Naked bodies take center stage in wild nature scenes. They are neither entangled with each other, nor with nature. They perform within it, and are yet separate entities. Organic unison is suspended, remains unrealized. The beloved dies afloat, in a third, imaginative space, framed by bodily poetics.
Loss is not a lonely affair, but a process of re-growing. Intimate sensations do not exist. They cannot be sustained, so they cannot die either. Loss and distance, like craving and longing, are both un/desirable. Eros amalgamates thinking and desire, and generates, Byung-Chul Han suggests, ‘an atopic Other’. An object of desire that was once attractive, perhaps was even unbearably hot, has also always been beyond reach, opaque, existed outside of representable forms.
Comparison kills lovers. The idea of a beloved one is always dying, prone to entropy, to that very loss of attachment and dependency. The process of dying transforms it into a processual kind of love. A feeling of being loved, devoted to something else, is not of literal qualities. But it is also not necessarily expressed as sexual desire.
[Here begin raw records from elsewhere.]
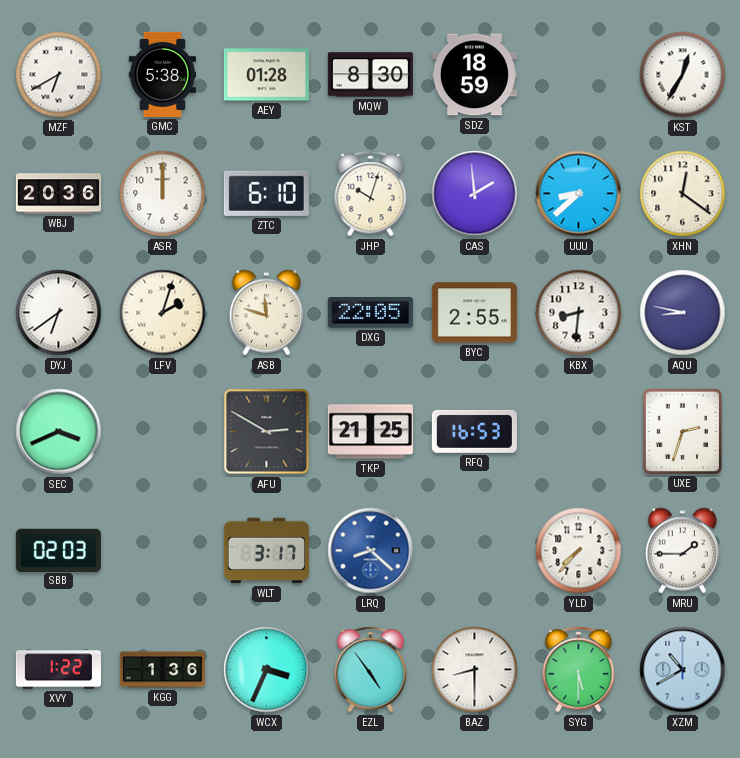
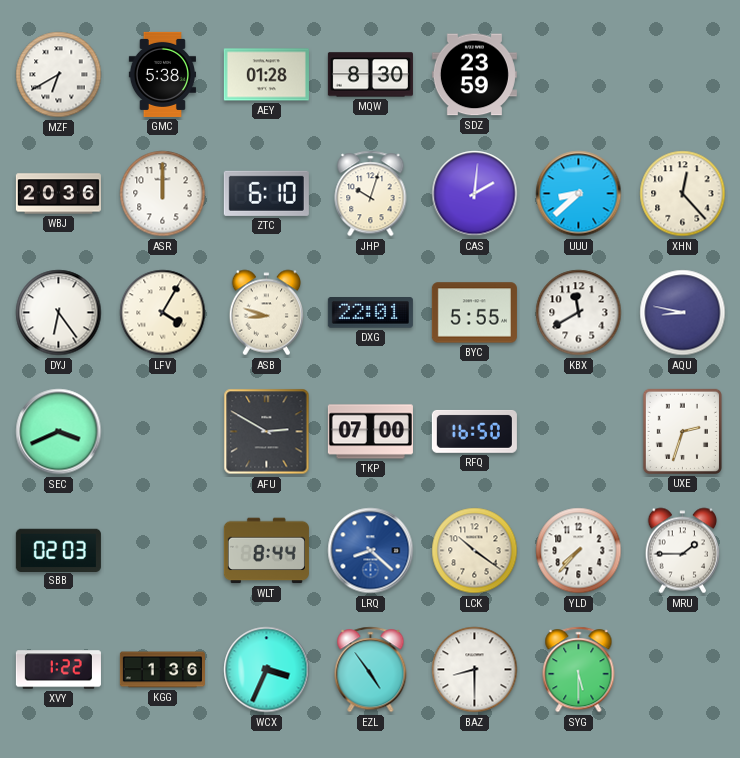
SDZ: 18:59 -> 23:59
KST: 12:35 -> none
CAS: 1:59 -> 2:01
XHN: 12:21 -> 12:23
DYJ: 6:39 -> 6:24
LFV: 2:03 -> 4:05
ASB: 11:48 -> 8:48
DXG: 22:05 -> 22:01
BYC: 2:55 -> 5:55
KBX: 8:31 -> 11:40
TKP: 21:25 -> 07:00
RFQ: 16:53 -> 16:50
WLT: 3:17 -> 8:44
LCK: none -> 10:21
XZM: 10:40 -> none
The beloved remains, invisible, it stays alive, inside. It can transverse boarders. A surrealist desire for liberation, driven by the desire to extend one’s own habitat, to become one with an other, through touch. The love for someone is not comparable with self-love. Touching oneself is not equal to touching someone. If I touch a person, I feel my body, moving, out of itself. At this edge, the body becomes one, with something else. Intimacy is an instant that is not haunted by loss, but by its embodiment. The body as vessel, as a creative source for future visions.
In Plamper’s film, Exit II (The Beloved Dies), sexualized bodies are not touching. Their transcorporeal substance materializes also as a transsexual relation. The performers observe themselves, while they are acting. The animal-like humans are not genderless characters, they are specifically sexed figures. They do not totally lose themselves in each other. They resist the temptation, for the sake of self-preservation.
Exit II (The Beloved Dies) offers an abstracted narrative. It is not a passionate love story. Through sensuous pleasures, the film creates meaning at the threshold of subsuming ordinariness. Tim Plamper gestures towards the risk it takes to leap into the vortex of the unknown. Elusiveness included, free fall becomes possible. In sight of death, love can run, smoothly, like liquid, in many different directions.